Julia Louis Dreyfus Goes Beyond Pink
Julia Louis-Dreyfus has been in the news a lot recently, both to celebrate her Emmy win for Veep and to share her fight against breast cancer with the world. Since October is breast cancer awareness month, I have been reflecting on the many women who face this difficult battle, and how strong, vibrant, and multifaceted they are. These women do not let their battle define them, so I will not let it define Julia Louis-Dreyfus, either. While I have long enjoyed her acting, Julia Louis-Dreyfus became a real person to me, a person whose full name I continue to use, when she spoke at my college graduation ten years ago.
Julia Louis-Dreyfus has a long relationship with my alma mater, Northwestern University, in Evanston, IL. She was a student there until she dropped out to focus on acting (luckily for all of us); her son is currently on the basketball team; and she received an honorary degree when she was our graduation speaker in 2007.
As you might imagine, Julia was both funny and thoughtful as she delivered her address. She was appropriately self-deprecating, joking about the fact that she hadn’t actually graduated from Northwestern. She described the bold life choices she’d made to work her way up in the comedy world, first through Chicago’s Second City and eventually joining the cast of Saturday Night Live as the youngest female cast member in the program’s history! As most graduation speakers do, Julia told us some clichés to be bold and to take control of our destinies. However, this was not the true focus of her talk.

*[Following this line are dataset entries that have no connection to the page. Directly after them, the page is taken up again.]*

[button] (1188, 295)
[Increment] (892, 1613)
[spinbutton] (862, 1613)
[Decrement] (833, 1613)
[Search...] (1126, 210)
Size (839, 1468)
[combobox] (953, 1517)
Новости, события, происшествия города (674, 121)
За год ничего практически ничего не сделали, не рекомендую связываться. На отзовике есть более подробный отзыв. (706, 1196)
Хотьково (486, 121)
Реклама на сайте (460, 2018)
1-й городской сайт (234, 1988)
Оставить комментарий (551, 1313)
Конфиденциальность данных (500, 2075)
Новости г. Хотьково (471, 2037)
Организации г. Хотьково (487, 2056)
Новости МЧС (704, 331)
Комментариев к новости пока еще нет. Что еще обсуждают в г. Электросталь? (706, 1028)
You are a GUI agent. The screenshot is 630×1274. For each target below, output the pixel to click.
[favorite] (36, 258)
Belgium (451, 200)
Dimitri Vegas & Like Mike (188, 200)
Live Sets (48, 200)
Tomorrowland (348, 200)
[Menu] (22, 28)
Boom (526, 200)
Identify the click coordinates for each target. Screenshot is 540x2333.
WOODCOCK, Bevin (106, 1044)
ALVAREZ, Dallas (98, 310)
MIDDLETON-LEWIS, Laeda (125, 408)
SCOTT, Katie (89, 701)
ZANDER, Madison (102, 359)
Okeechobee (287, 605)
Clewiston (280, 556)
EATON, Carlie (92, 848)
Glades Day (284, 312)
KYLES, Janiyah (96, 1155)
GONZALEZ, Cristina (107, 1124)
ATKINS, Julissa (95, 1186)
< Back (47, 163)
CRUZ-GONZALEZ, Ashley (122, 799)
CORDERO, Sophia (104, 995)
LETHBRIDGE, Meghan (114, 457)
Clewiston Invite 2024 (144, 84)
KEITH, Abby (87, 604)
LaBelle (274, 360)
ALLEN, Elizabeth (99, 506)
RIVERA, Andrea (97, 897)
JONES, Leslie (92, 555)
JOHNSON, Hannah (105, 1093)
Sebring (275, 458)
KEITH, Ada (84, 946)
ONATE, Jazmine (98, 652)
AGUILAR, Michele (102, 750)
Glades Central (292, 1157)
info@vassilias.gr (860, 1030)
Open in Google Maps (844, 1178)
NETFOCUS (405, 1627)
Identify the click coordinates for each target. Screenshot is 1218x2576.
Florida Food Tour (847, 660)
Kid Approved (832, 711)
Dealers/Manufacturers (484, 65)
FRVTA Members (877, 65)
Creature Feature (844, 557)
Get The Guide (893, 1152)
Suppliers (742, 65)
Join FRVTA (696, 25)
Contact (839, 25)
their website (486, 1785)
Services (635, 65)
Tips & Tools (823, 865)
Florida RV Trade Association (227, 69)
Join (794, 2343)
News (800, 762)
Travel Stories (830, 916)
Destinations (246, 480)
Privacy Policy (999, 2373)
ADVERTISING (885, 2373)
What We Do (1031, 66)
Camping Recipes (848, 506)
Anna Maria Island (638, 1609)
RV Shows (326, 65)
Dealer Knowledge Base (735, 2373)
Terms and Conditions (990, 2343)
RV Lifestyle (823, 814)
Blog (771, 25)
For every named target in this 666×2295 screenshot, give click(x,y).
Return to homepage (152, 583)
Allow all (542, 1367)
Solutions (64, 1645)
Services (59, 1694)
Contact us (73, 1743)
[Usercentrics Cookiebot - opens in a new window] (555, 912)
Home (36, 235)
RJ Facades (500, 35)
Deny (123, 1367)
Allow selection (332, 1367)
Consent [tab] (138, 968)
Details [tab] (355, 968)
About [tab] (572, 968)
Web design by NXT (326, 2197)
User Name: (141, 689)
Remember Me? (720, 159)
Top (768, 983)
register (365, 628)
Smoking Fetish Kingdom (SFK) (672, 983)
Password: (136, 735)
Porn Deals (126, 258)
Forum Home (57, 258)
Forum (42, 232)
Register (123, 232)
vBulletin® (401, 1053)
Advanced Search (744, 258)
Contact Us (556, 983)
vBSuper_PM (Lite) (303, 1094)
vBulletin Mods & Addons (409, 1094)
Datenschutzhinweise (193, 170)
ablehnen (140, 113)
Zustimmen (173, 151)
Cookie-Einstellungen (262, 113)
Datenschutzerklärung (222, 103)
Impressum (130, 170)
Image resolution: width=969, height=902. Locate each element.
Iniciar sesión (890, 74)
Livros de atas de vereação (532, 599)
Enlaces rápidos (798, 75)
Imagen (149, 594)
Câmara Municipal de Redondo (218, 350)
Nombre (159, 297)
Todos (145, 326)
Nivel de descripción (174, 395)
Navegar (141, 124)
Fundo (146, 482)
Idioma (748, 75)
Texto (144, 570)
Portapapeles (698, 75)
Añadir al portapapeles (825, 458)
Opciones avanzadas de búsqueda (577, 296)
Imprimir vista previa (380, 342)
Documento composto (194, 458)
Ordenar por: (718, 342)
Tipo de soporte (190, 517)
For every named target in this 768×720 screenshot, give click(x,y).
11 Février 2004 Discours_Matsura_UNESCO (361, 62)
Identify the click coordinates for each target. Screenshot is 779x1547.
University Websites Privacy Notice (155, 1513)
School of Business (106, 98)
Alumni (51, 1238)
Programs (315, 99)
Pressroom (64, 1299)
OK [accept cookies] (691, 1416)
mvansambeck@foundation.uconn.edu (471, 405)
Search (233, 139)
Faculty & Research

Her speech focused on kindness. Specifically, if I am remembering correctly, she advised, “don’t be an a**” (simple yet difficult advice for some of my peers). While speaking to a group of graduates who were imagining their big and hopeful futures, she told us not to forget simple little acts of kindness. While we all hope that some people in my graduating class devote themselves to curing disease, bringing world peace, or ending hunger, Julia focused her message on our daily lives and what we can do to be sure that we leave the world better than we found it. Through kindness and thoughtfulness, whether we are bankers, store employees, or stay-at-home parents, we can have a positive impact on the world around us.
Julia Louis-Dreyfus also brought a gift for each of us – a CFL lightbulb. She asked all of us to use it instead of one of the incandescent bulbs likely filling our homes at the time, as a small step to reduce energy use. It was an example of what she was asking us to do: make the small extra effort to do the right thing. A large number of small efforts will have a huge impact.
While her words were not novel, they were very well-timed. I suppose it is appropriate that one of comedy’s great actresses would be good with timing! My family felt that, unlike most graduations, they really enjoyed the speaker. Today, whenever I think of Julia Louis-Dreyfus, my first thought is, “she gave me a lightbulb!” An odd thought for such a famous and talented comedian, but I think it speaks to the significance of her message.
As I return from my ten-year reunion, I hope that message resonated with others the way it did with me; that every once in a while, my classmates and fellow alums think about it and do something nice as a result. My heart goes out to Julia Louis-Dreyfus and the battle she faces against breast cancer, but I know that the number of survivors are growing and I look forward to counting her among them in the future.